The film is more than willing to acknowledge the unmistakable corruption of the trial. Sorkin cuts between images of cops’ testimony and scenes of their actual behavior the day of the riots that shows how shamelessly they lie, while the judge’s indiscretion gets so out of control that he begins to capriciously strike every bit of evidence and testimony that might exonerate the defendants from the record. But the film hits a wall when Sorkin’s natural inclination toward believing in the best of civil government rears its head in the form of Richard Schultz (Joseph Godron-Levitt), the prosecuting attorney. Schultz is personally given the case by John Mitchell (John Doman), Nixon’s attorney general and one of the most spectacular casualties of Watergate, only to immediately blanch that the man wants to charge them with violations of the Rap Brown Law, which this straight-laced, conservative district attorney replies is racist. In court, he becomes so appalled by the legal (and, eventually, physical) brutality inflicted upon Seale that he pressures the judge to cut him loose from the defendants, and even though the defense points out he’s doing so because Seale has been turned into a martyr, the film leads with Schultz’s nonpartisan morality.
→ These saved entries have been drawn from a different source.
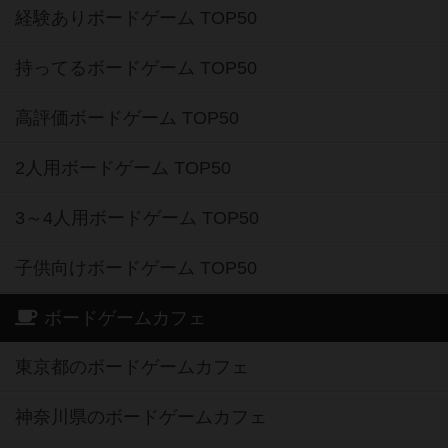
経験ありボードゲーム TOP50
持ってるボードゲーム TOP50
高評価ボードゲーム TOP50
2人用ボードゲーム TOP50
3～4人用ボードゲーム TOP50
子供向けボードゲーム TOP50
ボードゲームカフェ
東京都のボードゲームカフェ
神奈川県のボードゲームカフェ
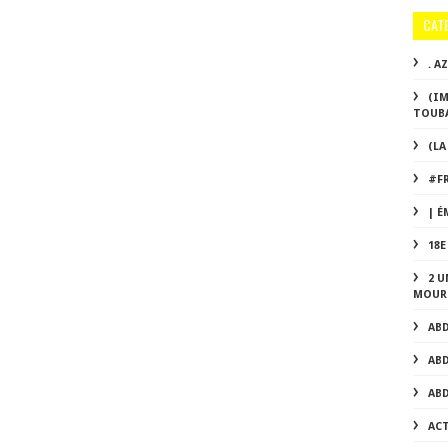
CAT
. A
(IM
TOUBA
(LA
#F
| É
18
2 U
MOUR
AB
AB
AB
AC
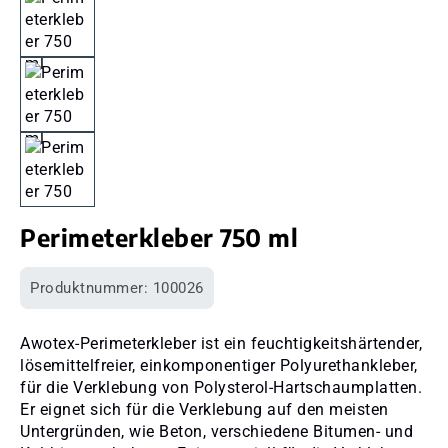
Perimeterkleber 750 ml
Produktnummer:
100026
Awotex-Perimeterkleber ist ein feuchtigkeitshärtender,
lösemittelfreier, einkomponentiger Polyurethankleber,
für die Verklebung von Polysterol-Hartschaumplatten.
Er eignet sich für die Verklebung auf den meisten
Untergründen, wie Beton, verschiedene Bitumen- und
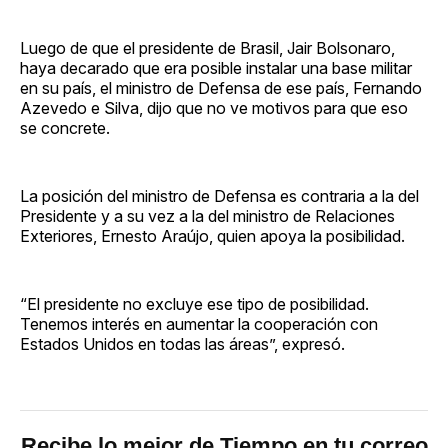
Luego de que el presidente de Brasil, Jair Bolsonaro,
haya decarado que era posible instalar una base militar
en su país, el ministro de Defensa de ese país, Fernando
Azevedo e Silva, dijo que no ve motivos para que eso
se concrete.
La posición del ministro de Defensa es contraria a la del
Presidente y a su vez a la del ministro de Relaciones
Exteriores, Ernesto Araújo, quien apoya la posibilidad.
“El presidente no excluye ese tipo de posibilidad.
Tenemos interés en aumentar la cooperación con
Estados Unidos en todas las áreas”, expresó.
Recibe lo mejor de Tiempo en tu correo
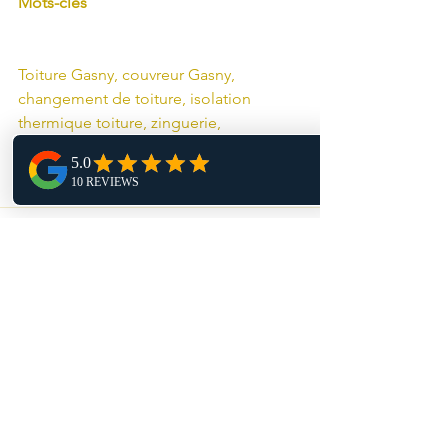
Mots-clés
Toiture Gasny, couvreur Gasny, 
changement de toiture, isolation 
thermique toiture, zinguerie, 
étanchéité toiture, rénovation toiture 
Vernon, couvreur Les Andelys, 
entreprise toiture 27
Voir tout
Posts récents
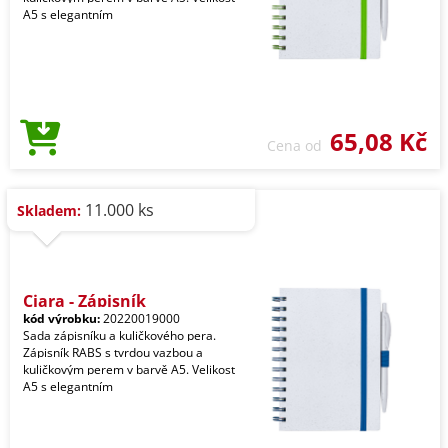
A5 s elegantním
65,08 Kč
Cena od
11.000 ks
Skladem:
Ciara - Zápisník
kód výrobku:
20220019000
Sada zápisníku a kuličkového pera.
Zápisník RABS s tvrdou vazbou a
kuličkovým perem v barvě A5. Velikost
A5 s elegantním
This mitigated view of the nobility that could be wrung from attempting to steamroll some disconnected lefties prefigures a larger second-half shift to the internal dynamics among the Chicago Seven and a fierce debate between Hayden’s notion of pragmatic, electorally driven protest and the hippie culture espoused by Hoffman. It’s no secret on which side of the line Sorkin falls as Hayden tears into Hoffman for making gestures like unruly hair and giving flowers to soldiers the image of progressivism over “ideas,” though Hayden’s ideas are never really on display. Instead, the man becomes an empty signifier of working within the system to change it, a stance Sorkin continues to uncritically peddle as the nation has slipped decades backward over the years he’s been selling it.

All of this culminates in a final act that indulges the worst of Sorkin, much of it located in an appalling monologue in which Abbie Hoffman stands up for the institutions of American decency and blames the entire situation on bad apples manipulating otherwise good mechanisms of power. Sorkin, after laying bare how the system is designed to suppress dissent and protest with punishment, flinches at the conclusions gleaned from that honesty, and The Trial of the Chicago 7 ultimately retreats into his fantasy land, where the villains are so broad they can be seen from space and a final act of protest that is respectful yet full of conviction can so move the court that even the prosecution must acknowledge its power.

Aaron Sorkin’s retelling of a politically charged event is undone by sentimentality and rose-tinted optimism.